Before step ~25, tear_prob stays low and vib_score stays low → final rarely exceeds the threshold.
During step ~25–45, both vision and vibration spike → TRIGGER=True becomes frequent due to the persistence gate.
After step ~45, values drop and triggers stop.

This confirms the behavioral logic even without the real model.

Step 3: Swap in real Tiny YOLOv8 inference (real code scaffold)

Below is the structure I used when I swapped simulation for a real camera + YOLO model.

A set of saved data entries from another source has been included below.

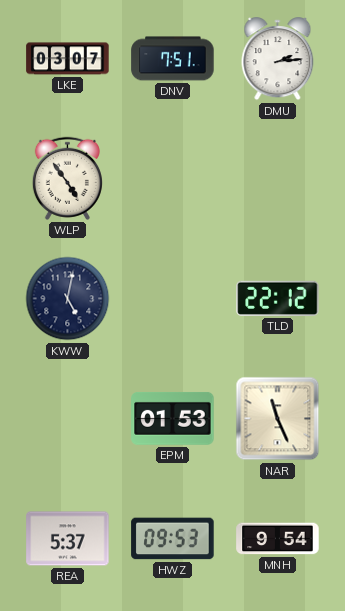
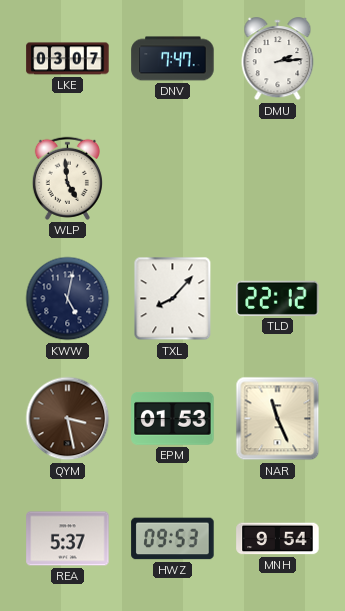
DNV: 7:51 -> 7:47
WLP: 4:54 -> 4:59
TXL: none -> 8:07
QYM: none -> 3:28
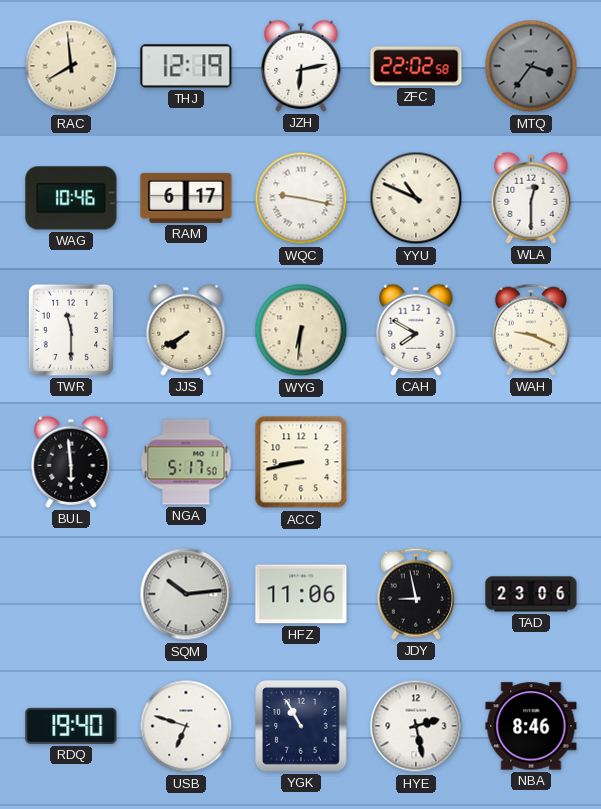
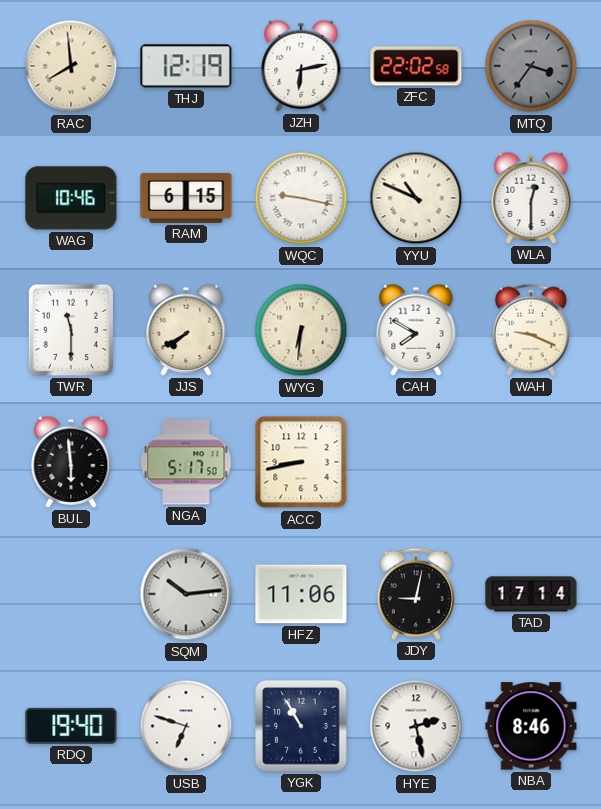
RAM: 6:17 -> 6:15
JDY: 8:58 -> 9:02
TAD: 23:06 -> 17:14
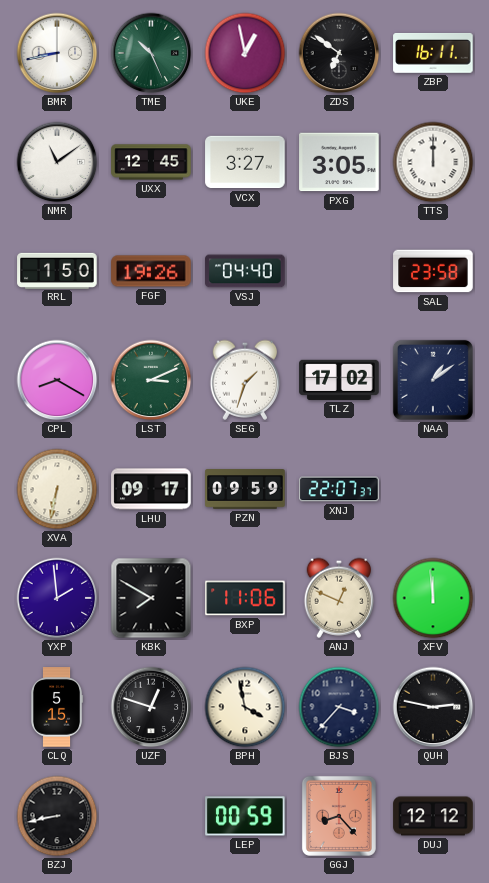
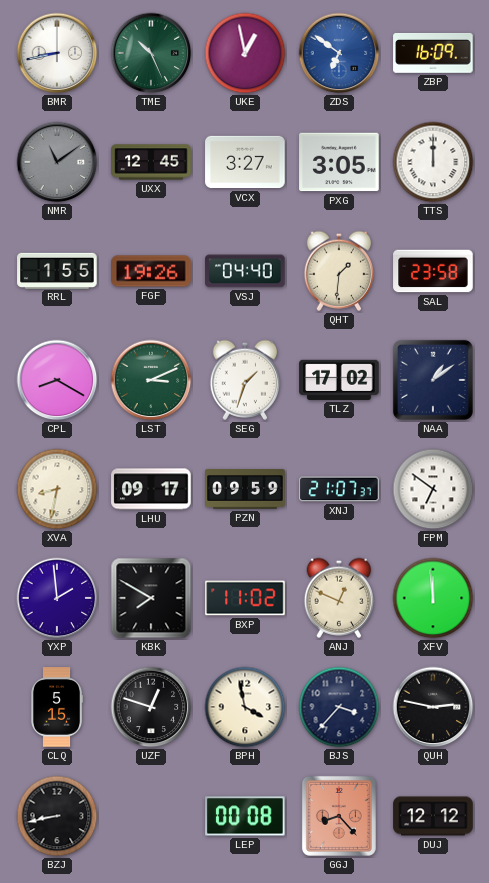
ZDS dial: black -> blue
ZBP: 16:11 -> 16:09
NMR dial: white -> grey
RRL: 1:50 -> 1:55
QHT: none -> 1:31
XVA: 6:32 -> 8:32
XNJ: 22:07 -> 21:07
FPM: none -> 6:51
BXP: 11:06 -> 11:02
LEP: 00:59 -> 00:08
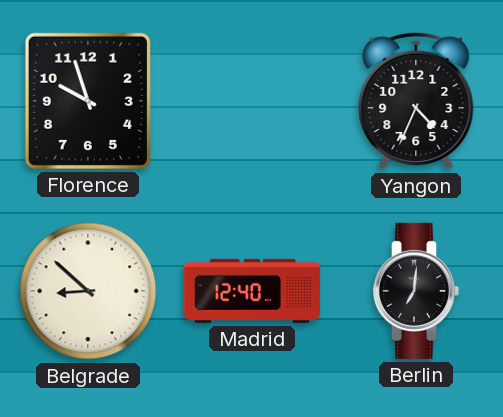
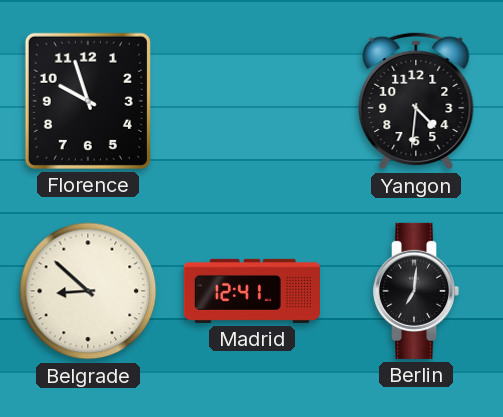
Yangon: 4:34 -> 4:31
Madrid: 12:40 -> 12:41
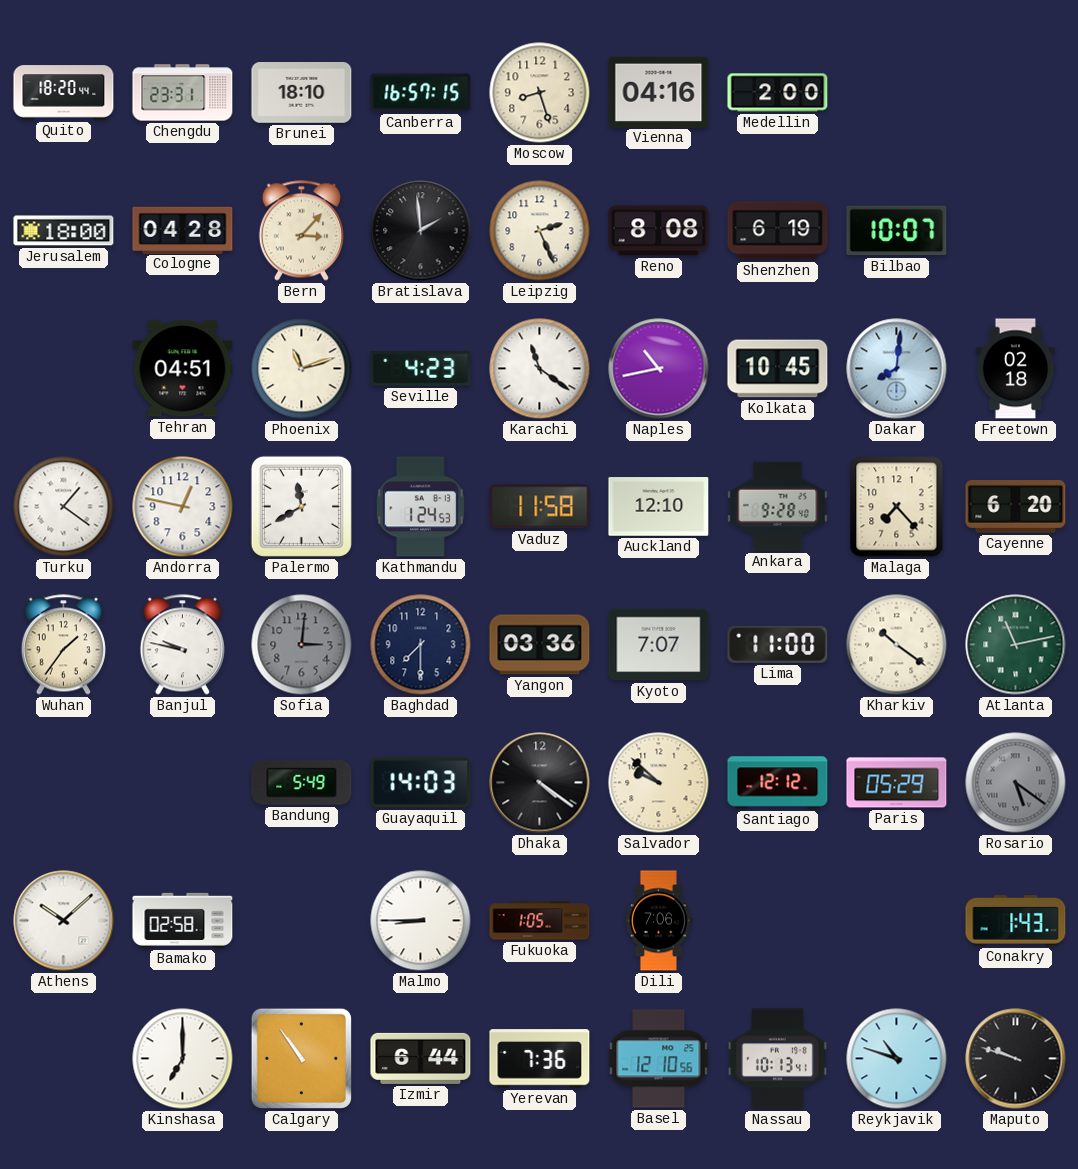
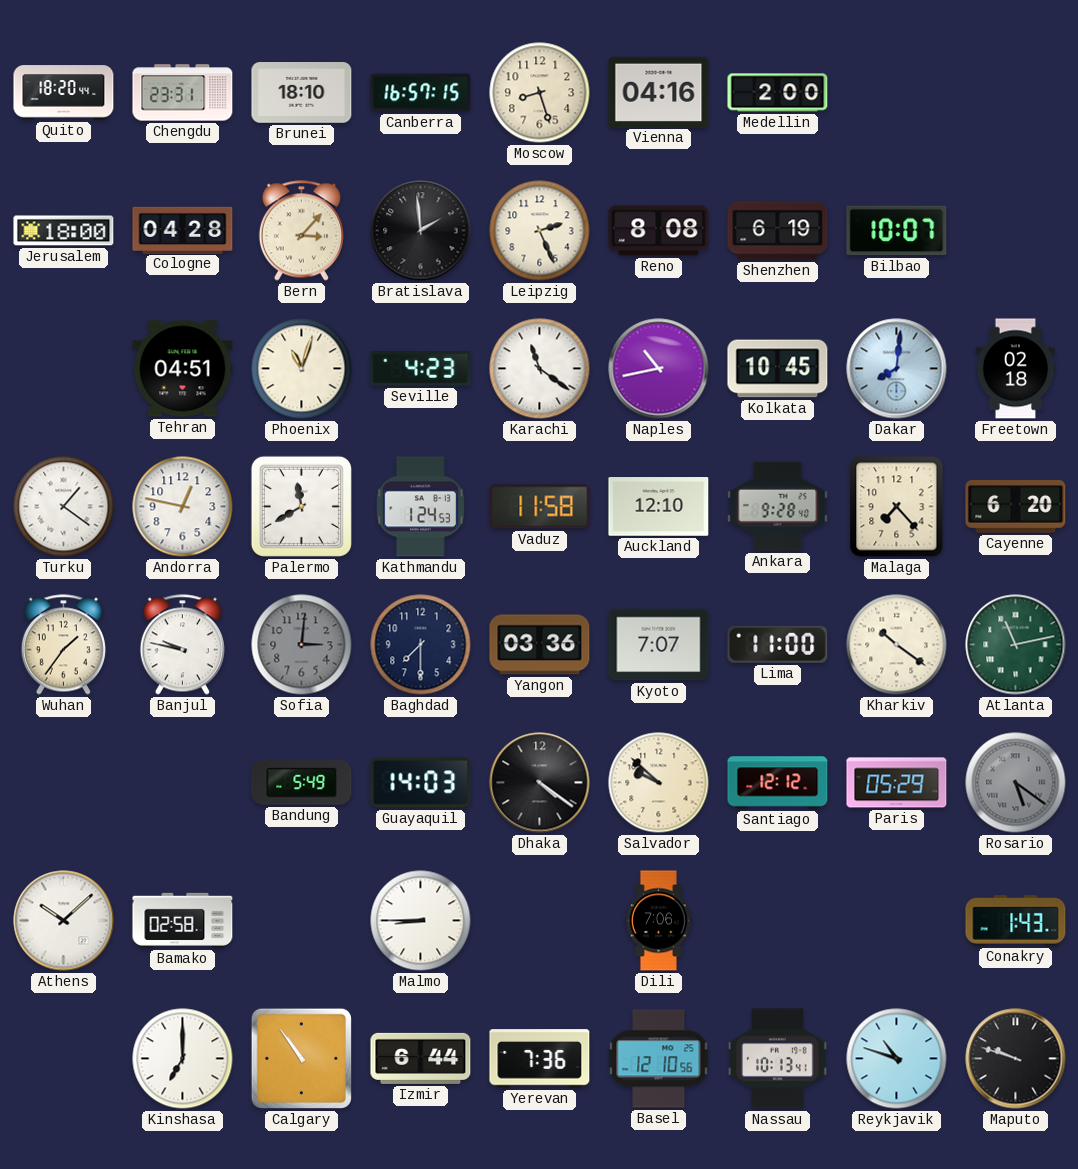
Phoenix: 11:12 -> 11:03
Fukuoka: 1:05 -> none
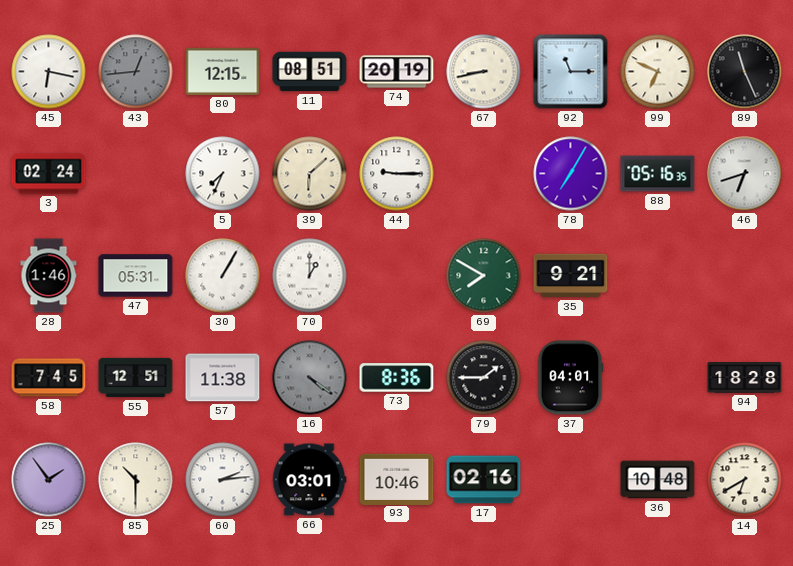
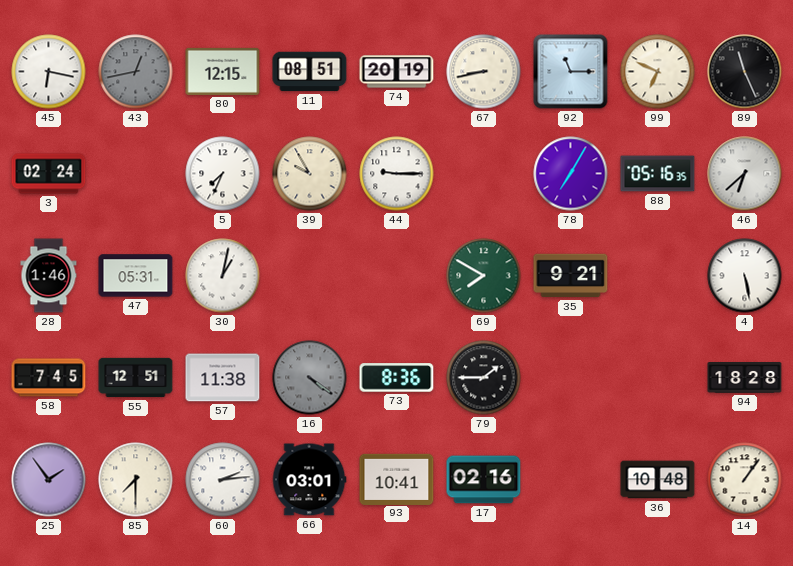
43: 12:44 -> 12:43
39: 6:08 -> 9:55
46: 6:42 -> 6:38
30: 1:05 -> 1:02
70: 1:00 -> none
4: none -> 5:28
37: 04:01 -> none
85: 10:30 -> 7:30
93: 10:46 -> 10:41
14: 6:40 -> 1:06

This assumes you have:

ultralytics installed
a trained YOLO model file for your seam micro-tear class

from ultralytics import YOLO
import cv2
import numpy as np

class VisionTearDetector:
    def __init__(self, model_path, conf=0.25, target_class_id=0):
        """
        model_path: path to trained YOLOv8 model (e.g., runs/train/.../weights/best.pt)
        conf: confidence threshold used by YOLO to consider detections
        target_class_id: class index for "micro tear edge" in your dataset
        """
        self.model = YOLO(model_path)
        self.conf = conf
        self.target_class_id = target_class_id

    def infer_prob(self, frame_bgr, roi):
        """
        frame_bgr: full camera frame (H,W,3) in BGR
        roi: (x1, y1, x2, y2) defining the narrow seam region we care about
        """
        x1, y1, x2, y2 = roi
        roi_img = frame_bgr[y1:y2, x1:x2]

        # YOLO expects RGB sometimes; ultralytics handles many formats, but explicit convert is safe
        roi_rgb = cv2.cvtColor(roi_img, cv2.COLOR_BGR2RGB)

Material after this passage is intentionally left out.